== Task requirements ==
Write out each line of the material again, word for word.
++++ Information shown ++++
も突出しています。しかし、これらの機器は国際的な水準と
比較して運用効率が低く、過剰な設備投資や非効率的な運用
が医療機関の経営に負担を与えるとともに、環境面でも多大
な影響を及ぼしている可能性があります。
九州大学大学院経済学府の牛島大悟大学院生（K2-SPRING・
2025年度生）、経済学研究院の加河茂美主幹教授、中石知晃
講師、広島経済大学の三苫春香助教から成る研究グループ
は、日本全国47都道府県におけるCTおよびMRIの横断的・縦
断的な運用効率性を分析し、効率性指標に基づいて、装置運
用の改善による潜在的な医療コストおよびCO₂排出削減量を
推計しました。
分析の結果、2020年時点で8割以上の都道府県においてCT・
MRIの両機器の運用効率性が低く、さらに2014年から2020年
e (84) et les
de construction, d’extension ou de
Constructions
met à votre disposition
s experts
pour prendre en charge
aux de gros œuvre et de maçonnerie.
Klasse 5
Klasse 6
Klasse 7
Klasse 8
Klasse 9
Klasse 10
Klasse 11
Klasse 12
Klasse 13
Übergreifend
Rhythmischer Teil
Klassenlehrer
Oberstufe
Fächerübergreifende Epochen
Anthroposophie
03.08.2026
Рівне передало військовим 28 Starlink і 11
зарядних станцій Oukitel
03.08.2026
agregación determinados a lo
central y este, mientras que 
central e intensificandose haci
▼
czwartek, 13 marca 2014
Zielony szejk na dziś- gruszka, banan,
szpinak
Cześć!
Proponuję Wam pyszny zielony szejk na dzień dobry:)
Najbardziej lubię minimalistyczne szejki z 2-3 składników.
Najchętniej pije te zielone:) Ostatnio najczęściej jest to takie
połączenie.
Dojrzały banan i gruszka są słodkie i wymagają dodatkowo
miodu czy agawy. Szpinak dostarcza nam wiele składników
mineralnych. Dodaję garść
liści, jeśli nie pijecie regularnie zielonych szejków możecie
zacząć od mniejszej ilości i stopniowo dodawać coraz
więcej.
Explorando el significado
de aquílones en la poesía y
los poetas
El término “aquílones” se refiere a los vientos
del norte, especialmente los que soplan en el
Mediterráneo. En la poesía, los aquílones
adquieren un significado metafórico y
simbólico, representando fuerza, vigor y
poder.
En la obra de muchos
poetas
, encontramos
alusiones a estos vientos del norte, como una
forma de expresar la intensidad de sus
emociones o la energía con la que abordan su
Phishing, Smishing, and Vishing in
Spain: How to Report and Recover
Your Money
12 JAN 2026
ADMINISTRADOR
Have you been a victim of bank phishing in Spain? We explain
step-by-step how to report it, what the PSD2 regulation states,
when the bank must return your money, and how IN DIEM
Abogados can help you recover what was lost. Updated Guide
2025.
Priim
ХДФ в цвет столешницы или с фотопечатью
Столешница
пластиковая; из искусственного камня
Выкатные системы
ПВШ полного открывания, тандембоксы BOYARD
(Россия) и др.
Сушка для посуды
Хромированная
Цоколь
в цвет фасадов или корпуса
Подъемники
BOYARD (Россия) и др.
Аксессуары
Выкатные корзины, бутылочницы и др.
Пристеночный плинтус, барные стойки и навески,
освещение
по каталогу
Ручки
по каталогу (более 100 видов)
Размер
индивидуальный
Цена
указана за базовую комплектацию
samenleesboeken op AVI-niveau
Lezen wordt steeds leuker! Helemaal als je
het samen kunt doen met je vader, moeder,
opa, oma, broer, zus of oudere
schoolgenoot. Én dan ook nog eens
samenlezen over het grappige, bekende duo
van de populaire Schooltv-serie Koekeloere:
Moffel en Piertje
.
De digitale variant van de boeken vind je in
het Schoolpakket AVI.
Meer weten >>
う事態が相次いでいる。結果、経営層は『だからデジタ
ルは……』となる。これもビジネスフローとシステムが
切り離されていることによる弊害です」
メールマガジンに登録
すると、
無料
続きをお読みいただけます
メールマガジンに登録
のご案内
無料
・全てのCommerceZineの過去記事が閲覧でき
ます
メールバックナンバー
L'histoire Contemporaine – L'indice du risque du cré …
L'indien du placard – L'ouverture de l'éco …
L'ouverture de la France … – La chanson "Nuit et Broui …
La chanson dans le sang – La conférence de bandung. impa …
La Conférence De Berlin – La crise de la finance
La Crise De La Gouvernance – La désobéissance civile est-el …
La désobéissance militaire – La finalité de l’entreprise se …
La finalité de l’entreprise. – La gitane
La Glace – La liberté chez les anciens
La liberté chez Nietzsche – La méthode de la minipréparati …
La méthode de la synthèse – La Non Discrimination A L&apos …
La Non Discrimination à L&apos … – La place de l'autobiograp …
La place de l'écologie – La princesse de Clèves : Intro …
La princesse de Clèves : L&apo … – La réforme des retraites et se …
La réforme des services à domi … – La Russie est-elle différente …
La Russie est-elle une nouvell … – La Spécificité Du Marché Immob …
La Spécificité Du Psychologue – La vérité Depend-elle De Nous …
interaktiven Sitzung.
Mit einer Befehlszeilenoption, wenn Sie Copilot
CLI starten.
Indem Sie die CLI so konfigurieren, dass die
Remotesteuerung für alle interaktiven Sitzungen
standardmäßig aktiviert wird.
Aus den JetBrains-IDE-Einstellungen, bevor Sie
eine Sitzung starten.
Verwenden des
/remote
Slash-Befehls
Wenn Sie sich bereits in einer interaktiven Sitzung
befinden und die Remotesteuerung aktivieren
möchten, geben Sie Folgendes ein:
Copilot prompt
++++
== Expected answer ==
も突出しています。しかし、これらの機器は国際的な水準と
比較して運用効率が低く、過剰な設備投資や非効率的な運用
が医療機関の経営に負担を与えるとともに、環境面でも多大
な影響を及ぼしている可能性があります。
九州大学大学院経済学府の牛島大悟大学院生（K2-SPRING・
2025年度生）、経済学研究院の加河茂美主幹教授、中石知晃
講師、広島経済大学の三苫春香助教から成る研究グループ
は、日本全国47都道府県におけるCTおよびMRIの横断的・縦
断的な運用効率性を分析し、効率性指標に基づいて、装置運
用の改善による潜在的な医療コストおよびCO₂排出削減量を
推計しました。
分析の結果、2020年時点で8割以上の都道府県においてCT・
MRIの両機器の運用効率性が低く、さらに2014年から2020年
e (84) et les
de construction, d’extension ou de
Constructions
met à votre disposition
s experts
pour prendre en charge
aux de gros œuvre et de maçonnerie.
Klasse 5
Klasse 6
Klasse 7
Klasse 8
Klasse 9
Klasse 10
Klasse 11
Klasse 12
Klasse 13
Übergreifend
Rhythmischer Teil
Klassenlehrer
Oberstufe
Fächerübergreifende Epochen
Anthroposophie
03.08.2026
Рівне передало військовим 28 Starlink і 11
зарядних станцій Oukitel
03.08.2026
agregación determinados a lo
central y este, mientras que 
central e intensificandose haci
▼
czwartek, 13 marca 2014
Zielony szejk na dziś- gruszka, banan,
szpinak
Cześć!
Proponuję Wam pyszny zielony szejk na dzień dobry:)
Najbardziej lubię minimalistyczne szejki z 2-3 składników.
Najchętniej pije te zielone:) Ostatnio najczęściej jest to takie
połączenie.
Dojrzały banan i gruszka są słodkie i wymagają dodatkowo
miodu czy agawy. Szpinak dostarcza nam wiele składników
mineralnych. Dodaję garść
liści, jeśli nie pijecie regularnie zielonych szejków możecie
zacząć od mniejszej ilości i stopniowo dodawać coraz
więcej.
Explorando el significado
de aquílones en la poesía y
los poetas
El término “aquílones” se refiere a los vientos
del norte, especialmente los que soplan en el
Mediterráneo. En la poesía, los aquílones
adquieren un significado metafórico y
simbólico, representando fuerza, vigor y
poder.
En la obra de muchos
poetas
, encontramos
alusiones a estos vientos del norte, como una
forma de expresar la intensidad de sus
emociones o la energía con la que abordan su
Phishing, Smishing, and Vishing in
Spain: How to Report and Recover
Your Money
12 JAN 2026
ADMINISTRADOR
Have you been a victim of bank phishing in Spain? We explain
step-by-step how to report it, what the PSD2 regulation states,
when the bank must return your money, and how IN DIEM
Abogados can help you recover what was lost. Updated Guide
2025.
Priim
ХДФ в цвет столешницы или с фотопечатью
Столешница
пластиковая; из искусственного камня
Выкатные системы
ПВШ полного открывания, тандембоксы BOYARD
(Россия) и др.
Сушка для посуды
Хромированная
Цоколь
в цвет фасадов или корпуса
Подъемники
BOYARD (Россия) и др.
Аксессуары
Выкатные корзины, бутылочницы и др.
Пристеночный плинтус, барные стойки и навески,
освещение
по каталогу
Ручки
по каталогу (более 100 видов)
Размер
индивидуальный
Цена
указана за базовую комплектацию
samenleesboeken op AVI-niveau
Lezen wordt steeds leuker! Helemaal als je
het samen kunt doen met je vader, moeder,
opa, oma, broer, zus of oudere
schoolgenoot. Én dan ook nog eens
samenlezen over het grappige, bekende duo
van de populaire Schooltv-serie Koekeloere:
Moffel en Piertje
.
De digitale variant van de boeken vind je in
het Schoolpakket AVI.
Meer weten >>
う事態が相次いでいる。結果、経営層は『だからデジタ
ルは……』となる。これもビジネスフローとシステムが
切り離されていることによる弊害です」
メールマガジンに登録
すると、
無料
続きをお読みいただけます
メールマガジンに登録
のご案内
無料
・全てのCommerceZineの過去記事が閲覧でき
ます
メールバックナンバー
L'histoire Contemporaine – L'indice du risque du cré …
L'indien du placard – L'ouverture de l'éco …
L'ouverture de la France … – La chanson "Nuit et Broui …
La chanson dans le sang – La conférence de bandung. impa …
La Conférence De Berlin – La crise de la finance
La Crise De La Gouvernance – La désobéissance civile est-el …
La désobéissance militaire – La finalité de l’entreprise se …
La finalité de l’entreprise. – La gitane
La Glace – La liberté chez les anciens
La liberté chez Nietzsche – La méthode de la minipréparati …
La méthode de la synthèse – La Non Discrimination A L&apos …
La Non Discrimination à L&apos … – La place de l'autobiograp …
La place de l'écologie – La princesse de Clèves : Intro …
La princesse de Clèves : L&apo … – La réforme des retraites et se …
La réforme des services à domi … – La Russie est-elle différente …
La Russie est-elle une nouvell … – La Spécificité Du Marché Immob …
La Spécificité Du Psychologue – La vérité Depend-elle De Nous …
interaktiven Sitzung.
Mit einer Befehlszeilenoption, wenn Sie Copilot
CLI starten.
Indem Sie die CLI so konfigurieren, dass die
Remotesteuerung für alle interaktiven Sitzungen
standardmäßig aktiviert wird.
Aus den JetBrains-IDE-Einstellungen, bevor Sie
eine Sitzung starten.
Verwenden des
/remote
Slash-Befehls
Wenn Sie sich bereits in einer interaktiven Sitzung
befinden und die Remotesteuerung aktivieren
möchten, geben Sie Folgendes ein:
Copilot prompt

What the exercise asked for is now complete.